Have you ever wondered how attorneys come up with those surprise questions at trial that make the witness cry on the witness stand? You know, like the way they do it in movies: Mr. Attorney suddenly turns on the sweet little old lady witness who has been giving the most damming evidence against his client until now, and says in a deep, booming voice, “isn’t it true, Mrs. Witness, that you didn’t see the light at all…because you are legally blind!” and everyone gasps in surprise and the witness crumples, dissolving into tears. Or, where plaintiff is losing her case, and her attorney suddenly says, “I call my next witness, Mr. Whosit!” and the courtroom doors swing open and to everyone’s astonishment, Mr. Whosit, who everyone thought was long dead, comes swinging in and takes the witness stand. How do attorneys work all those astonishing surprises into a litigation?
Well, they don’t.
While it makes for good television, in real life, civil cases (like personal injury, car accident cases, toxic torts, breach of contract cases etc.) have a set of legal procedures, called “discovery,” that are designed to prevent surprise at trial.

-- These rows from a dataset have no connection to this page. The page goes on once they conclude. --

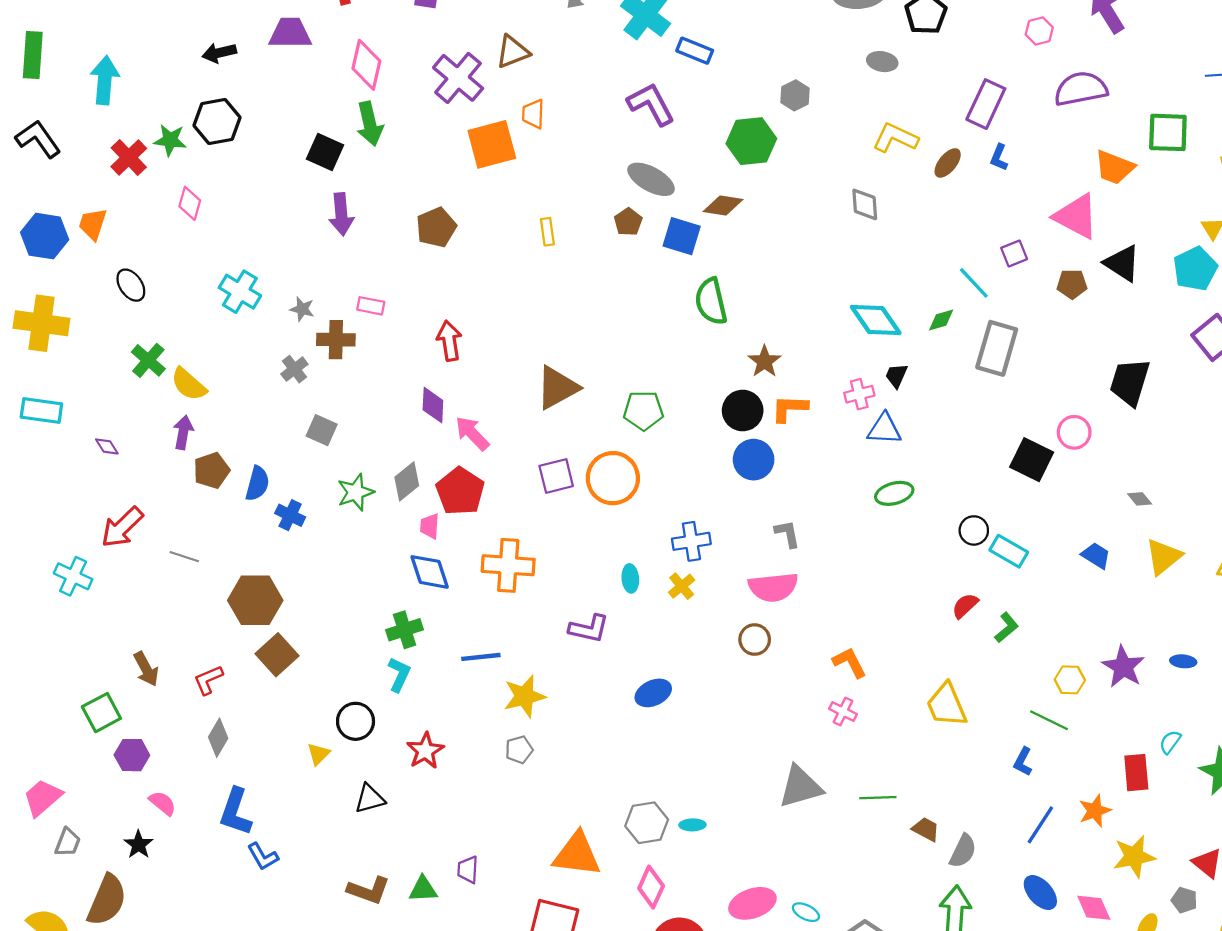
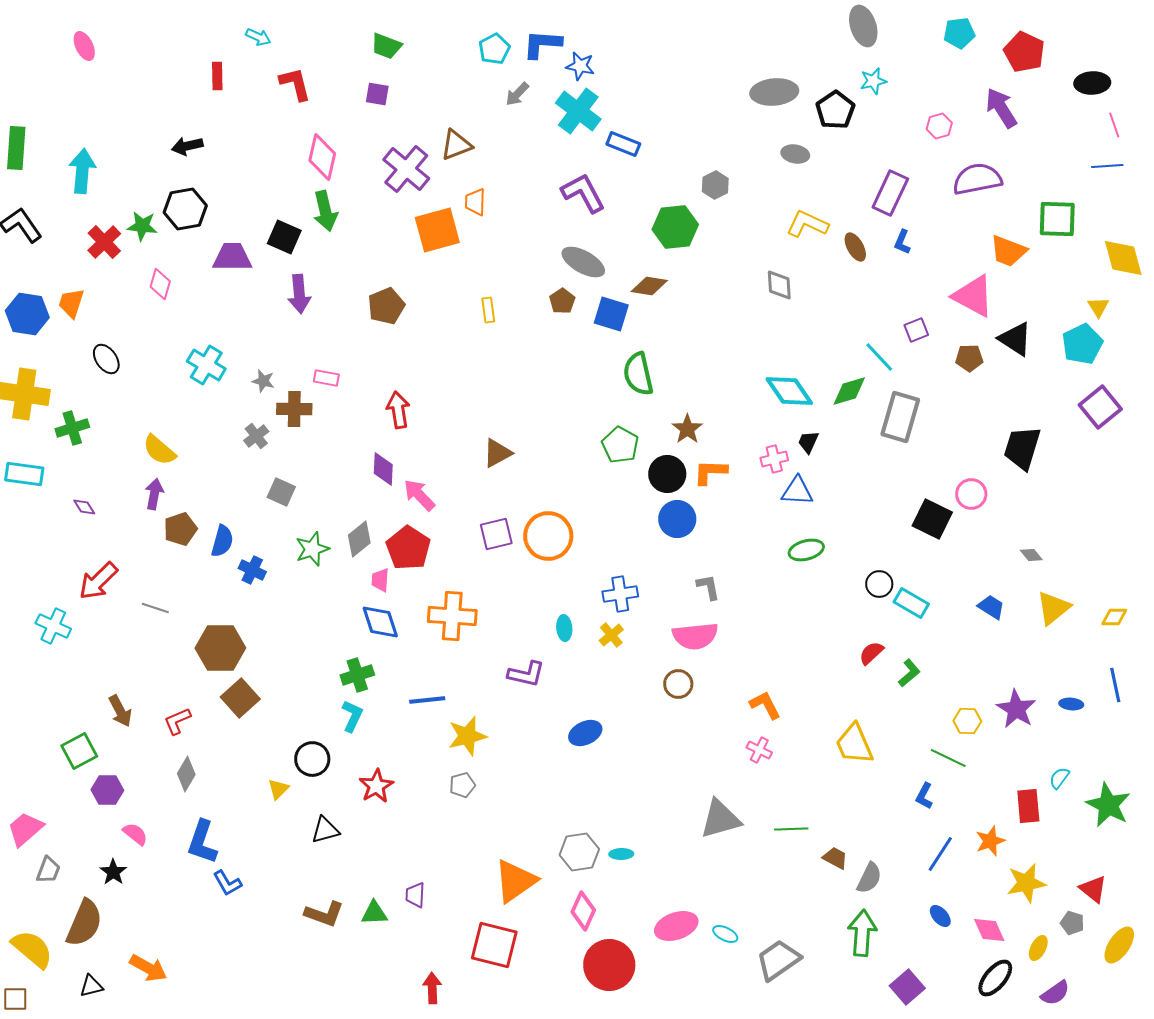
purple trapezoid: (290, 33) -> (232, 257), moved
brown ellipse: (948, 163) -> (855, 247), turned -68
green diamond: (941, 320) -> (849, 391), size x1.4
green cross: (148, 360) -> (72, 428), moved, turned 32
brown triangle: (557, 388) -> (497, 453), size x0.7
green pentagon: (643, 411) -> (620, 445), moved, turned 30
orange triangle: (577, 854) -> (515, 881), turned -42
blue ellipse: (1040, 893) -> (940, 916), size x0.7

Because our legal system is designed to foster fairness in litigation and promote early settlement. The discovery procedures allow each side to find out as much as possible before trial, of the strengths and weaknesses of the other side’s case, and his own.
What’s the point of that?
Well, the more you know about how strong or weak your case is, and how strong or weak the other side’s case is, the more likely both sides will be willing to settle their differences instead of going to trial. Trial is time-consuming, emotionally exhausting, and costly. If both sides have a realistic view of their case and the other side’s, they can very often reach a settlement that is fair to both sides without having to resort to trying their case before a judge and jury.

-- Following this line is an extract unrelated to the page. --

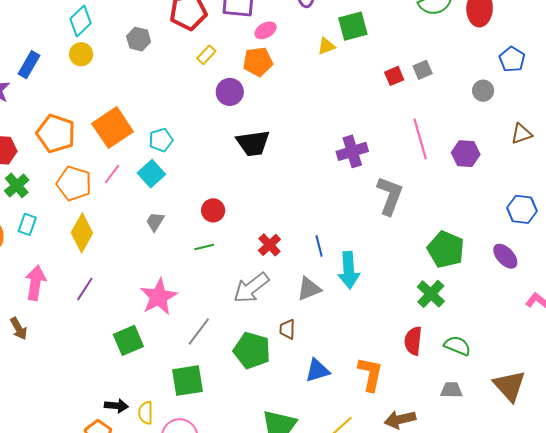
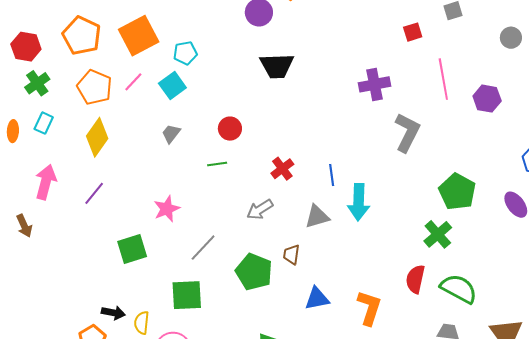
red square: (394, 76) -> (413, 32), moved
gray arrow: (251, 288) -> (260, 210), size x0.7
pink star: (159, 297) -> (167, 209), size x0.7
green semicircle: (457, 346) -> (459, 289), size x1.4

Written and Oral Discovery.
Civil discovery is a thorny, sometimes burdensome, but very important part of litigation. Briefly, discovery allows you to obtain information about the other side’s case (including who they intend to call as witnesses at trial) in both written and oral form.

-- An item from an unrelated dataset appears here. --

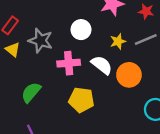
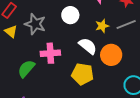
pink cross: (69, 63) -> (50, 53), moved
yellow pentagon: (81, 100) -> (83, 74), moved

Written discovery generally consists of written questions (called “interrogatories”) that the other side must answer in writing, under oath, and document demands (“requests for production of documents”). A document demand requires the opposing party to produce documents to support his or her case.
Oral discovery generally refers to depositions. Depositions, while not as formal as in-courtroom testimony, are nevertheless sworn testimony subject to punishment for perjury. Depositions allow each party to interrogate the plaintiff or defendant, witnesses, and expert witnesses, under oath, before trial. These sessions are recorded and transcribed by a court reporter and can often be videotaped as well.
We Are Here To Help You.
If you are a witness, have been sued, or are thinking of bringing a lawsuit, you will be required to participate in discovery. We can help you through it. We have offices in Salem, Medford, Bend, Portland, Eugene, Albany, Grants Pass, Klamath Falls, and several other cities in Oregon. We also have offices in Vancouver and Tri-Cities in Washington. To set up an appointment, call us toll free at: 1-800-682.9568.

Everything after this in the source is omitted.